Using each of the family animals as a way of leading into another chapter of her life we learn that Clare's father Ian was employed by her maternal grandparents as an assistant trainer when Clare's mother was fifteen. Made head trainer on her grandfather's death six months later he charmed the widow and won his way into the family's hearts. The rest, as they say, is history. Five years later Ian Balding and Clare's mother were married.
Clare admits she marks her years by Grand National or Derby winners and measures distances in furlongs, using this method to work out that she was just eighteen months when she sat on the back of the race winner Mill Reef without saddle or anyone holding her as this detail seems to just now dawn on her. Her father's high profile race horse owners included her Majesty the Queen, who came twice a year to check her horses and had gifted Clare's parents with Valkyrie, the Shetland pony seen on the cover, who had taught both Princes Andrew and Edward to ride and on whom Clare learnt to ride at the same time she learnt to walk.

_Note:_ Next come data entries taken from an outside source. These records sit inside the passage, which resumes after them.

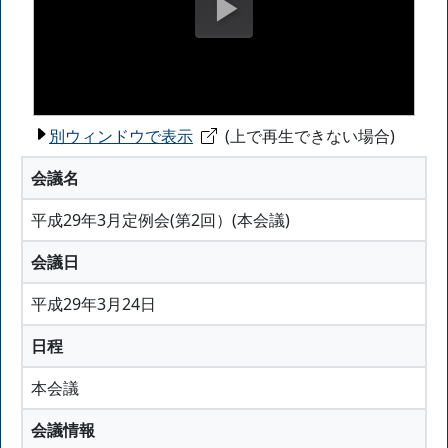
別ウィンドウで表示
(上で再生できない場合)
会議名
平成29年3月定例会(第2回）(本会議)
会議日
平成29年3月24日
日程
本会議
会議情報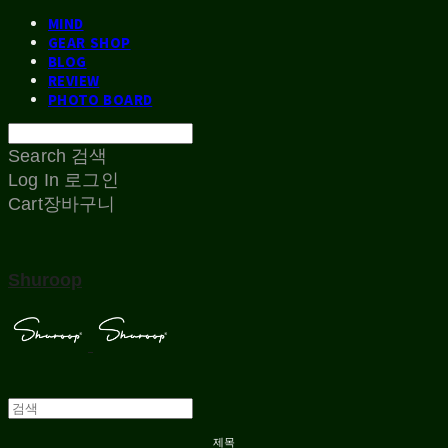
MIND
GEAR SHOP
BLOG
REVIEW
PHOTO BOARD
Search
검색
Log In
로그인
Cart
장바구니
Shuroop
제목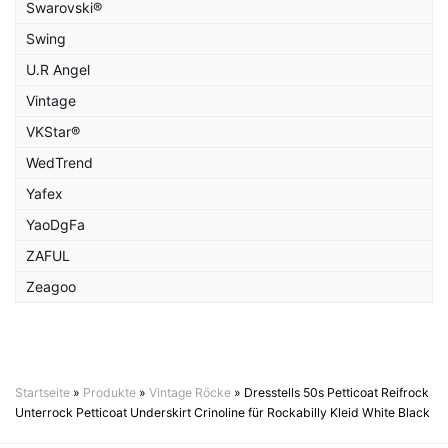
Swarovski®
Swing
U.R Angel
Vintage
VKStar®
WedTrend
Yafex
YaoDgFa
ZAFUL
Zeagoo
Startseite
»
Produkte
»
Vintage Röcke
»
Dresstells 50s Petticoat Reifrock
Unterrock Petticoat Underskirt Crinoline für Rockabilly Kleid White Black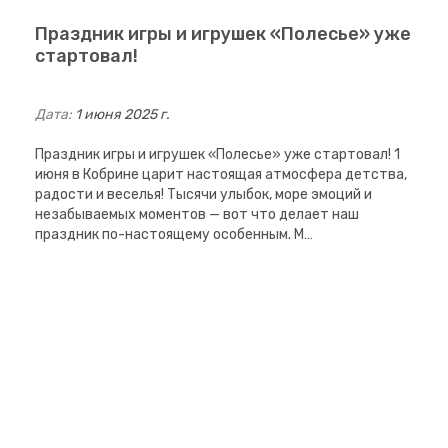
Праздник игры и игрушек «Полесье» уже
стартовал!
Дата:
1 июня 2025 г.
Праздник игры и игрушек «Полесье» уже стартовал! 1
июня в Кобрине царит настоящая атмосфера детства,
радости и веселья! Тысячи улыбок, море эмоций и
незабываемых моментов — вот что делает наш
праздник по-настоящему особенным. М…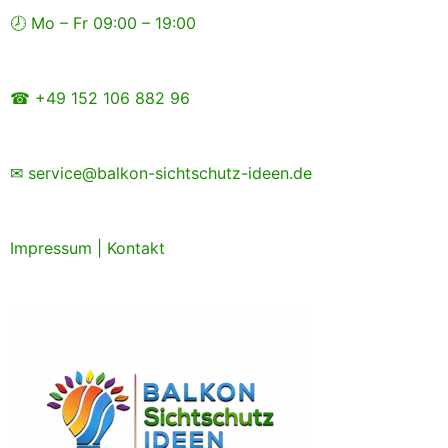
Zum
🕗 Mo – Fr 09:00 – 19:00
Inhalt
springen
☎ +49 152 106 882 96
✉ service@balkon-sichtschutz-ideen.de
Impressum
|
Kontakt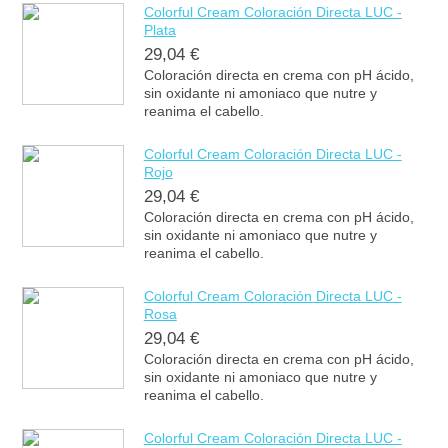
Colorful Cream Coloración Directa LUC -
Plata
29,04 €
Coloración directa en crema con pH ácido,
sin oxidante ni amoniaco que nutre y
reanima el cabello.
Colorful Cream Coloración Directa LUC -
Rojo
29,04 €
Coloración directa en crema con pH ácido,
sin oxidante ni amoniaco que nutre y
reanima el cabello.
Colorful Cream Coloración Directa LUC -
Rosa
29,04 €
Coloración directa en crema con pH ácido,
sin oxidante ni amoniaco que nutre y
reanima el cabello.
Colorful Cream Coloración Directa LUC -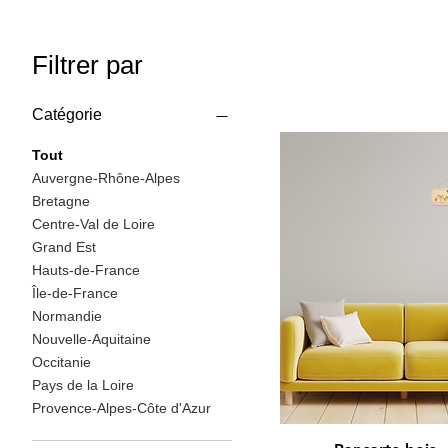
Filtrer par
Catégorie
Tout
Auvergne-Rhône-Alpes
Bretagne
Centre-Val de Loire
Grand Est
Hauts-de-France
Île-de-France
Normandie
Nouvelle-Aquitaine
Occitanie
Pays de la Loire
Provence-Alpes-Côte d'Azur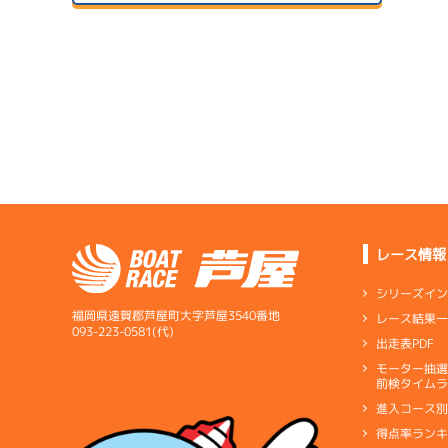
予
07/14
初日
07/24
予
２日目
B1
/
3268
森 竜也
サンラ
4.59
全国勝率
07/15
5.00
２日目
A2
/
4823
当地勝率
1
中村 桃佳
07/25
予
３日目
Ｃ
前節評価
レース情報
7.25
全国勝率
シリーズイ
6.33
当地勝率
サンラ
福岡県遠賀郡芦屋町大字芦屋3540番地
レース結果
07/16
093-223-0581(代)
出走表PDF
３日目
Ｃ
前節評価
サンラ
1
07/26
モーター抽
予
前検タイムラ
４日目
進入コース
予
得点率ラン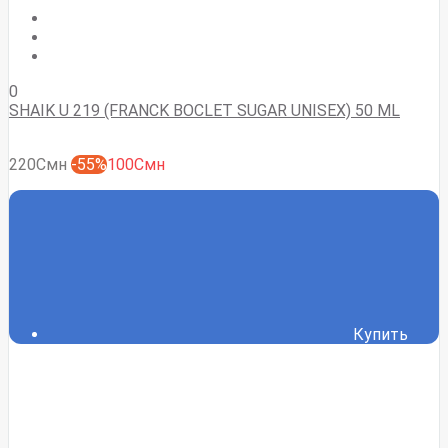
0
SHAIK U 219 (FRANCK BOCLET SUGAR UNISEX) 50 ML
220Смн
-55%
100Смн
Купить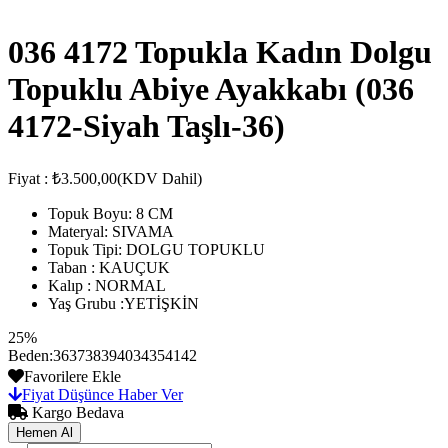
036 4172 Topukla Kadın Dolgu
Topuklu Abiye Ayakkabı
(036
4172-Siyah Taşlı-36)
Fiyat
:
₺3.500,00
(KDV Dahil)
Topuk Boyu: 8 CM
Materyal: SIVAMA
Topuk Tipi: DOLGU TOPUKLU
Taban : KAUÇUK
Kalıp : NORMAL
Yaş Grubu :YETİŞKİN
25%
Beden
:
36
37
38
39
40
34
35
41
42
Favorilere Ekle
Fiyat Düşünce Haber Ver
Kargo Bedava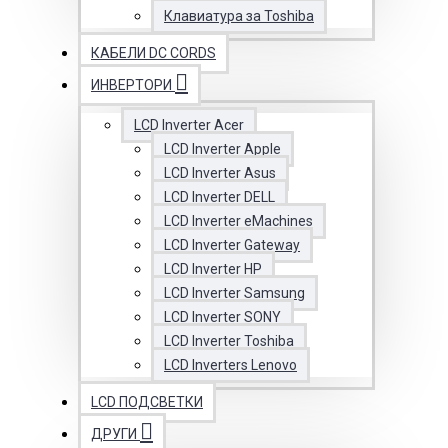
Клавиатура за Toshiba
КАБЕЛИ DC CORDS
ИНВЕРТОРИ
LCD Inverter Acer
LCD Inverter Apple
LCD Inverter Asus
LCD Inverter DELL
LCD Inverter eMachines
LCD Inverter Gateway
LCD Inverter HP
LCD Inverter Samsung
LCD Inverter SONY
LCD Inverter Toshiba
LCD Inverters Lenovo
LCD ПОДСВЕТКИ
ДРУГИ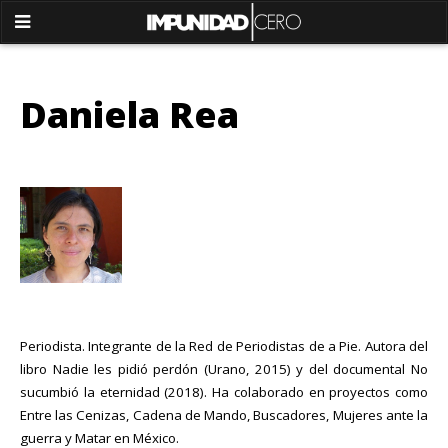
Daniela Rea
Periodista. Integrante de la Red de Periodistas de a Pie. Autora del
libro Nadie les pidió perdón (Urano, 2015) y del documental No
sucumbió la eternidad (2018). Ha colaborado en proyectos como
Entre las Cenizas, Cadena de Mando, Buscadores, Mujeres ante la
guerra y Matar en México.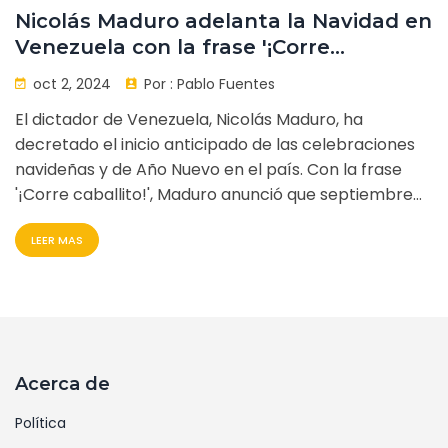
Nicolás Maduro adelanta la Navidad en
Venezuela con la frase '¡Corre
caballito!'
oct 2, 2024
Por :
Pablo Fuentes
El dictador de Venezuela, Nicolás Maduro, ha
decretado el inicio anticipado de las celebraciones
navideñas y de Año Nuevo en el país. Con la frase
'¡Corre caballito!', Maduro anunció que septiembre
ya huele a Navidad, en un intento de distraer a la
LEER MAS
población de las severas crisis económicas y
políticas. Esta medida busca elevar la moral y
generar un ambiente festivo frente a la pobreza y el
descontento generalizado.
Acerca de
Política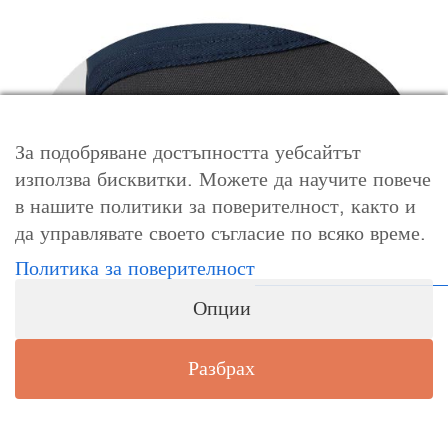
За подобряване достъпността уебсайтът
използва бисквитки. Можете да научите повече
в нашите политики за поверителност, както и
да управлявате своето съгласие по всяко време.
Политика за поверителност
Опции
Разбрах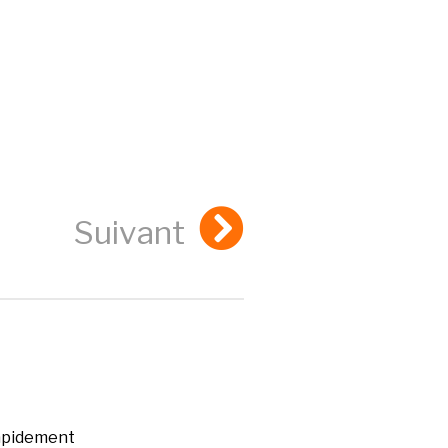
Suivant
rapidement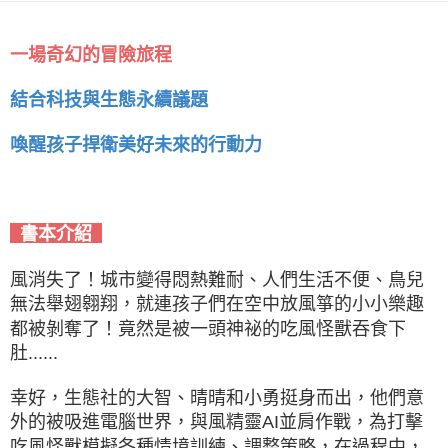
一場奇幻的冒險旅程
結合科技與生態永續議題
喚醒孩子捍衛美好未來的行動力
書本介紹
風消失了！城市變得悶熱難耐、人們生活不便、鳥兒
無法舉翅翱翔，就連孩子們在空中放風箏的小小樂趣
都被剝奪了！竟然是被一頭神祕的吃風怪獸吞食下
肚......
幸好，生態社的大智、晴晴和小勇挺身而出，他們意
外的被吸進電腦世界，與風精靈AI並肩作戰，為打擊
吃風怪獸模擬各種情境訓練、調整策略，在過程中，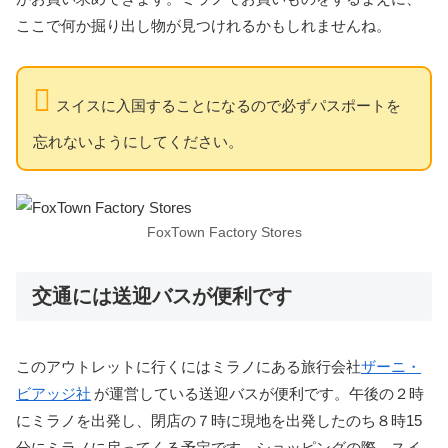
ここで何か掘り出し物が見つけれるかもしれませんね。
スイスに入国することになるので必ずパスポートを
忘れないようにしてください。
FoxTown Factory Stores
交通には送迎バスが便利です
このアウトレットに行くにはミラノにある旅行会社
ザーニ・
ビアッジ社
が運営している送迎バスが便利です。午後の２時
にミラノを出発し、閉店の７時に現地を出発したのち８時15
分にミラノに戻ってくる予定です。ショッピングの際、スイ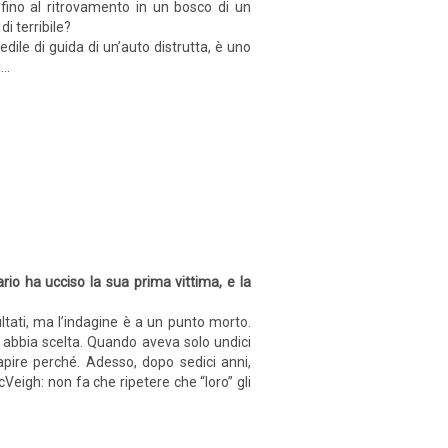
 fino al ritrovamento in un bosco di un
i terribile?
ile di guida di un’auto distrutta, è uno
..
rio ha ucciso la sua prima vittima, e la
ltati, ma l’indagine è a un punto morto.
n abbia scelta. Quando aveva solo undici
pire perché. Adesso, dopo sedici anni,
Veigh: non fa che ripetere che “loro” gli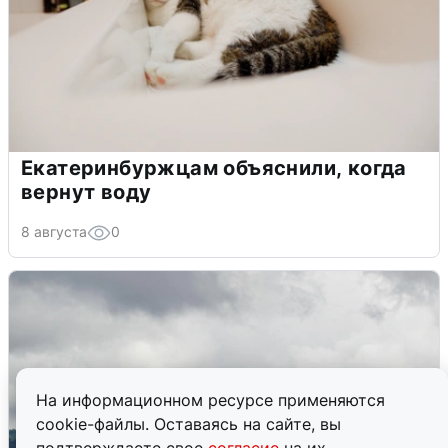
Екатеринбуржцам объяснили, когда
вернут воду
8 августа
0
На информационном ресурсе применяются
cookie-файлы. Оставаясь на сайте, вы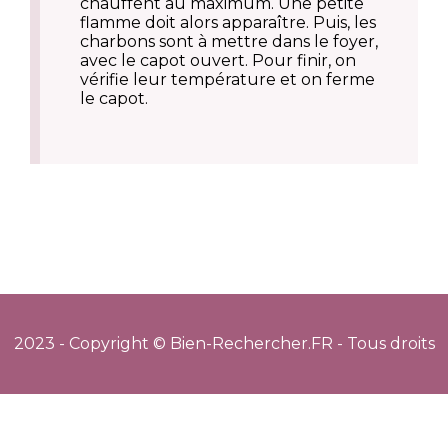
chauffent au maximum. Une petite
flamme doit alors apparaître. Puis, les
charbons sont à mettre dans le foyer,
avec le capot ouvert. Pour finir, on
vérifie leur température et on ferme
le capot.
2023 - Copyright © Bien-Rechercher.FR - Tous droits
réservés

All of this goes a long way to explain all we as TV viewers know about Clare. Her obvious love and great knowledge of dogs as seen in her Crufts coverage. Her love of the racetrack as seen in her commentary and camaraderie with the jockeys coming from growing up surrounded by horses and riding competitively herself. There is more to Clare however, and this we learn from this revealing and touching autobiography. From her need to prove herself from being 'just a girl' she has pushed herself and succeeded in being not just good at what she does but possibly the best.